» **Collected data**
=== Begin Enclosure ===

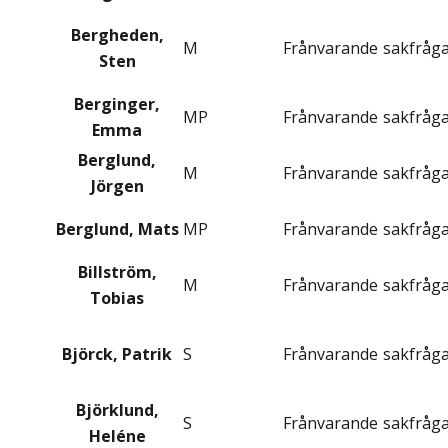
Bergheden,
M
Frånvarande
sakfråg
Sten
Berginger,
MP
Frånvarande
sakfråg
Emma
Berglund,
M
Frånvarande
sakfråg
Jörgen
Berglund, Mats
MP
Frånvarande
sakfråg
Billström,
M
Frånvarande
sakfråg
Tobias
Björck, Patrik
S
Frånvarande
sakfråg
Björklund,
S
Frånvarande
sakfråg
Heléne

=== End Enclosure ===

» **TO DO**
Each record should appear again exactly as it stands, with no picture included.

» **FINAL ANSWER**
Bergheden,
M
Frånvarande
sakfråg
Sten
Berginger,
MP
Frånvarande
sakfråg
Emma
Berglund,
M
Frånvarande
sakfråg
Jörgen
Berglund, Mats
MP
Frånvarande
sakfråg
Billström,
M
Frånvarande
sakfråg
Tobias
Björck, Patrik
S
Frånvarande
sakfråg
Björklund,
S
Frånvarande
sakfråg
Heléne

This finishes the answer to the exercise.